Isabelle : Tout à fait d’accord. On voit presque les idées prendre forme sous nos yeux, certaines sont à peine esquissées, mais on pressent déjà tout leur potentiel. D’autres sont encore brouillonnes et très ouvertes dans leurs contours. Les espaces laissés blancs pourraient être vus comme un terrain de création à investir, une page blanche au sens très concret. Mais comme tu le dis, de manière imagée, ils montrent l’importance du vide qui fait si souvent défaut dans nos modes de vie effrénés.
J’ai trouvé que dans cet album, les mots avaient une intensité très forte. Peut-être l’économie de mots et leur choix, le positionnement du texte dans la mise en page, la façon dont ces mots et les illustrations se font écho. Est-ce que c’est quelque chose qui t’a marquée lors de ta lecture ?

Colette : Oui c’est un album au sens plein du terme, au sens où je les aime d’amour, un album où les images n’existent pas sans le texte et où le texte n’a aucun sens sans les images. Le fait que le texte ne soit pas toujours à la même place, qu’il faille parfois le débusquer, mime le cheminement même de l’idée qui est au coeur de ce livre. Les mots complètent parfaitement les images, ils apportent même à certains endroits une forme d’humour inattendu. Je pense au titre bien entendu avec son jeu de mots si bien trouvé, mais aussi à la page des idées “sans queue ni tête” où les mots viennent justement se placer en guise de tête de l’animal qui l’a perdue !

Isabelle : Elles m’ont fait forte impression, ces idées sans queue ni tête ! Il y a aussi quelque chose de poétique dans le choix des mots, leur sonorité. Par exemple :

“Baroques et biscornues
brouillonnes, hirsutes ou vacillantes,
elles se suivent, s’amalgament, se tissent, s’évaporent.”

Colette : Tu as raison de souligner la poésie du texte, j’ai aussi été sensible à la musicalité des mots qui participe aussi à rendre plus accessible ce sujet si ardu ! 

Isabelle : C’est un détail, mais le passage sur la technique de chasse m’a laissée un peu perplexe. Je ne suis pas sûre d’avoir compris ce que l’autrice voulait dire par “technique de chasse : la paresse à l’approche et sans filet.”

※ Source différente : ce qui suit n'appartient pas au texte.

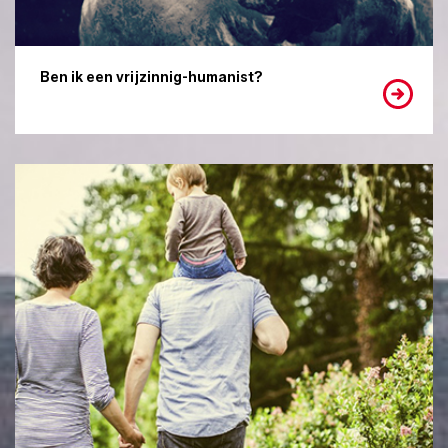
Ben ik een vrijzinnig-humanist?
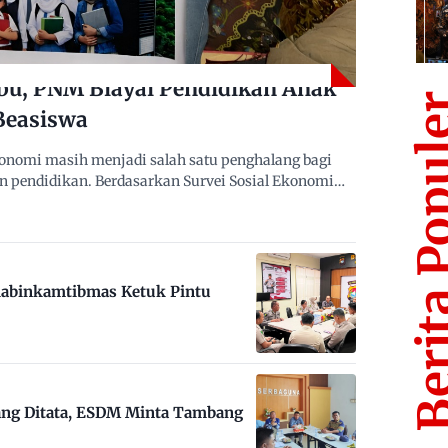
bu, PNM Biayai Pendidikan Anak
Berita Po
Beasiswa
nomi masih menjadi salah satu penghalang bagi
n pendidikan. Berdasarkan Survei Sosial Ekonomi…
habinkamtibmas Ketuk Pintu
ng Ditata, ESDM Minta Tambang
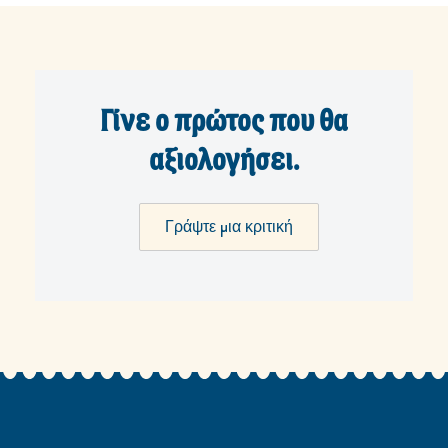
Γίνε ο πρώτος που θα
αξιολογήσει.
Γράψτε μια κριτική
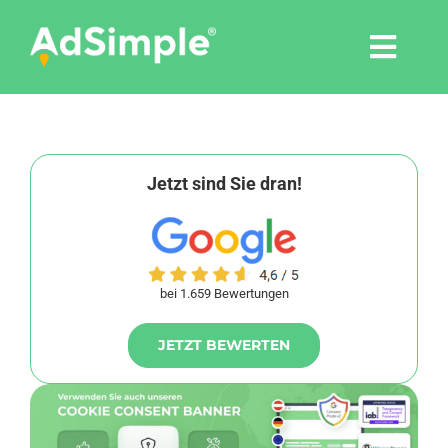
Skip
to
Togg
content
Navi
Leistungen
Tools
Jetzt sind Sie dran!
Pressemitteilungen
bei 1.659 Bewertungen
Shop
JETZT BEWERTEN
Agentur
Blog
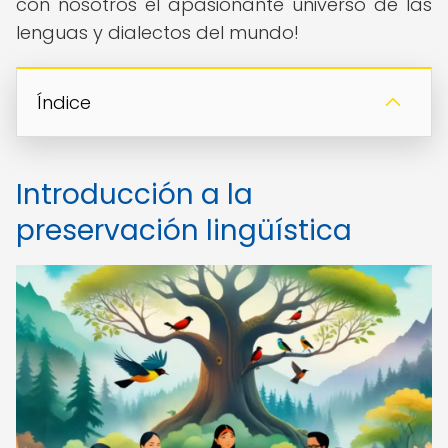
con nosotros el apasionante universo de las
lenguas y dialectos del mundo!
Índice
Introducción a la
preservación lingüística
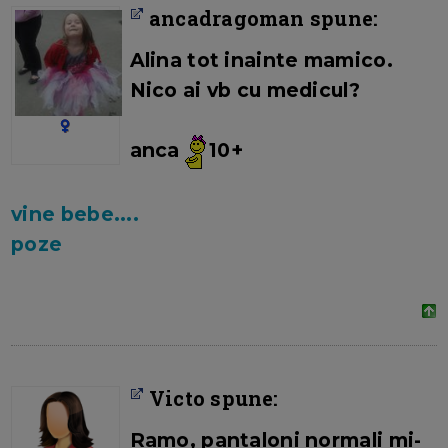
ancadragoman spune:
Alina tot inainte mamico.
Nico ai vb cu medicul?
anca
10+
vine bebe....
poze
Victo spune:
Ramo, pantaloni normali mi-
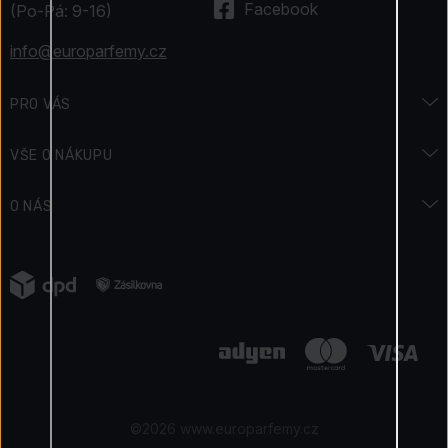
Facebook
(Po-Pá: 9-16)
info@europarfemy.cz
PRO VÁS
Značky
VŠE O NÁKUPU
Jak získáváme recenze
Doprava a platba
O NÁS
Podmínky soutěže
Jak zaplatit
Ochrana osobních údajů
Blog
Vrácení zboží
Obchodní podmínky
Reklamace
Kontakty
Certifikovaný obchod
©2026 www.europarfemy.cz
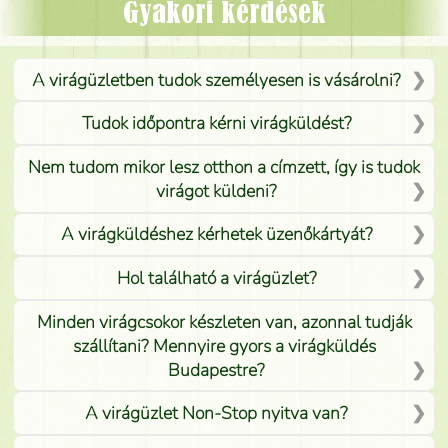
Mónika
(
5
/5
)
Gyakori kérdések
A virágüzletben tudok személyesen is vásárolni?
Tudok időpontra kérni virágküldést?
Nem tudom mikor lesz otthon a címzett, így is tudok
virágot küldeni?
A virágküldéshez kérhetek üzenőkártyát?
Hol található a virágüzlet?
Minden virágcsokor készleten van, azonnal tudják
szállítani? Mennyire gyors a virágküldés
Budapestre?
A virágüzlet Non-Stop nyitva van?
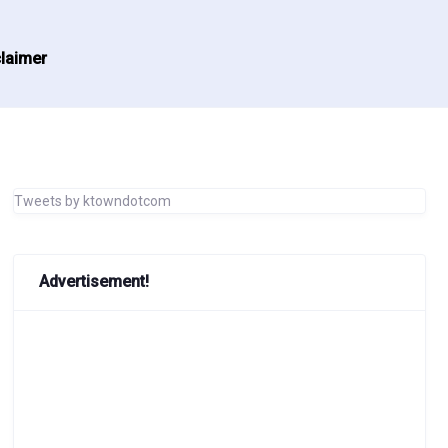
laimer
Tweets by ktowndotcom
Advertisement!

Colette : Je pense que justement c’est un jeu de mots – peut-être moins bien trouvé que les autres – qui annonce la métaphore animale et qui présente la création comme l’attente de quelque chose que tu trouves sans la chercher. D’ailleurs as-tu remarqué la citation de Gaston Bacherlard en exergue de cet album ? “Celui qui trouve sans chercher est celui qui a longtemps cherché sans trouver.” Quelle fabuleuse citation pour résumer l’esprit du livre.

Isabelle : Oui, parfaite comme mise en bouche !

Colette : Et finalement, on n’a pas encore parlé des “drôles de bestioles” choisies pour incarner les idées. Car c’est aussi une sorte de fable qui se joue là. Ou peut-être un étrange bestiaire. As-tu apprécié le choix des animaux pour incarner telle ou telle idée ?

Isabelle : Oui, j’ai trouvé que cette idée fonctionnait très bien, à plusieurs égards. Les bestioles elles-mêmes font intensément plaisir à regarder avec leurs tentacules, leur pelage, leurs formes élégantes ou biscornues. Leurs caractéristiques reflètent très joliment celles des idées – indomptables, glissantes, étranges et inattendues puisqu’il ne s’agit pour la plupart pas de vrais animaux, mais de créatures inspirées à l’autrice par une liste d’espèces listées à la fin du livre. Les dernières pages soulignent peut-être justement le rôle de la nature comme source d’inspiration, décor favorable à la création ?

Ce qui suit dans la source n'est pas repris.